Now, onto the thrid part of the exercise, where I need a bit of help. I am asked to show that $Var(T)\geqslant Var(U)$. I choosed the straight-forward path (using $Var(X)=E[X^2]-(E[X])^2$) ; $$Var(T)\geqslant Var(U) \iff E[T^2]-(E[T])^2 \geqslant E[U^2]-(E[U])^2 \iff E[T^2] \geqslant E[U^2]$$ since $(E[T])^2 = (E[U])^2 = \theta$. Moving on, $$E[\left(\frac{n+1}{2n+1}X_{(n)}\right)^2] \geqslant E[\left(\frac{n+1}{5n+4}(2X_{(n)}+X_{(1)})\right)^2]$$ $$\iff \left(\frac{n+1}{2n+1}\right)^2 E[(X_{(n)})^2] \geqslant \left(\frac{n+1}{5n+4}\right)^2 E[(2X_{(n)}+X_{(1)})^2$$ $$\iff \left(\frac{1}{2n+1}\right)^2 E[(X_{(n)})^2] \geqslant \left(\frac{1}{5n+4}\right)^2 (E \left[4(X_{(n)})^2+ 4X_{(1)}X_{(n)}+ (X_{(1)})^2 \right]$$ $$\iff \left(\frac{5n+4}{2n+1}\right)^2 E[(X_{(n)})^2] \geqslant 4E(X_{(n)})^2 ]+ 4E[X_{(1)}X_{(n)} ]+ E[(X_{(1)})^2 ]$$ $$\iff \left( \left(\frac{5n+4}{2n+1}\right)^2 -4\right)E(X_{(n)})^2 ] \geqslant 4E[X_{(1)}X_{(n)} ]+ E[(X_{(1)})^2 ]$$
Now, we know that if $X\geqslant Y$, then $E[X] \geqslant E[Y]$. Since $X_{(n)}=max{X_i}, i=1,2,....,n$, then it is obvious that $E(X_{(n)})^2 ] \geqslant E[X_{(1)}X_{(n)} ]$ and that $E(X_{(n)})^2 ] \geqslant E[(X_{(1)})^2 ]$ (all of the variables are positive, if that matters). So, $$4E[X_{(1)}X_{(n)} ]+E[(X_{(1)})^2 ] \leqslant 5E[(X_{(n)})^2 ]$$ Therefore, if I manage to show that $$\left( \left(\frac{5n+4}{2n+1}\right)^2 -4\right)E[(X_{(n)})^2 \geqslant 5E(X_{(n)})^2 ]$$ the proof will be over. $$\left( \left(\frac{5n+4}{2n+1}\right)^2 -4\right)E[(X_{(n)})^2 \geqslant 5E(X_{(n)})^2 ]$$ $$\iff \left(\frac{5n+4}{2n+1}\right)^2 -4 \geqslant 5$$ $$\iff \left(\frac{5n+4}{2n+1}\right)^2 \geqslant 9=3^2$$ $$\iff \frac{5n+4}{2n+1} \geqslant 3$$ (the negative solutions are not acceptable, since $n$ is the number of the sample we get, hence positive) $$\iff 5n+4 \geqslant 6n+3 \iff n \leqslant 1$$ Now, clearly that cannot be, in fact I should get exactly the opposite inequality $n \geqslant 1$. So, two things may be happening; either $a)$ The exercise has a typo, and $Var(T)\leqslant Var(U)$ and not "$\geqslant$", or $b$) I have made a mistake, either in my reasoning or in the calculations.

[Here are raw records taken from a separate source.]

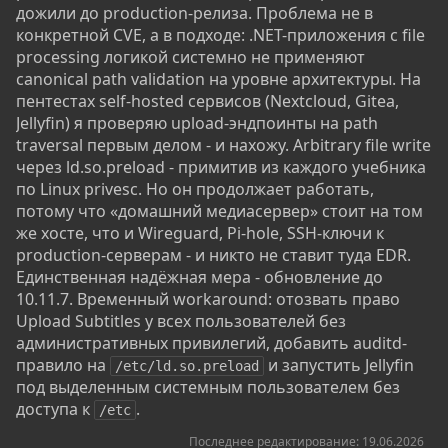
дожили до production-релиза. Проблема не в
конкретной CVE, а в подходе: .NET-приложения с file
processing логикой системно не применяют
canonical path validation на уровне архитектуры. На
пентестах self-hosted сервисов (Nextcloud, Gitea,
Jellyfin) я проверяю upload-эндпоинты на path
traversal первым делом - и нахожу. Arbitrary file write
через ld.so.preload - примитив из каждого учебника
по Linux privesc. Но он продолжает работать,
потому что «домашний медиасервер» стоит на том
же хосте, что и Wireguard, Pi-hole, SSH-ключи к
production-серверам - и никто не ставит туда EDR.
Единственная надёжная мера - обновление до
10.11.7. Временный workaround: отозвать право
Upload Subtitles у всех пользователей без
административных привилегий, добавить auditd-
правило на
и запустить Jellyfin
/etc/ld.so.preload
под выделенным системным пользователем без
доступа к
.
/etc
Последнее редактирование:
19.06.2026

Once again, any help would be really helpful, to confirm that the exercise indeed has a typo or to find out what the mistake is. Thanks in advance (and sorry for the long, long text)!

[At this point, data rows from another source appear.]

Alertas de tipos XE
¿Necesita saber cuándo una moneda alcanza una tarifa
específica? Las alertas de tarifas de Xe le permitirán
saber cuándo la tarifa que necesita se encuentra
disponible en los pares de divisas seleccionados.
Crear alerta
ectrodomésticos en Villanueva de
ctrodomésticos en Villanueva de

Your approach is unsuccessful because of "if I manage to show that". You are replacing the desired inequality with a stronger inequality that is harder to satisfy, i.e., the stronger inequality fails to be true for all $n$. It is akin to arguing
Instead, it is straightforward to prove the desired inequality as stated, by explicitly substituting $E(X_{(1)})^2$, $E(X_{(n)})^2$, and $E(X_{(1)}X_{(n)})$. You can compute the first two from the (marginal) densities of $X_{(1)}$ and $X_{(n)}$ respectively, and the third via the joint density of the pair $(X_{(1)}, X_{(n)})$: $$f_{X_{(1)}, X_{(n)}}(x,y) = n(n-1)(y-x)^{n-2}, \quad 0 \le x \le y \le 1.$$ If needed, you can deduce the marginal densities from the joint density.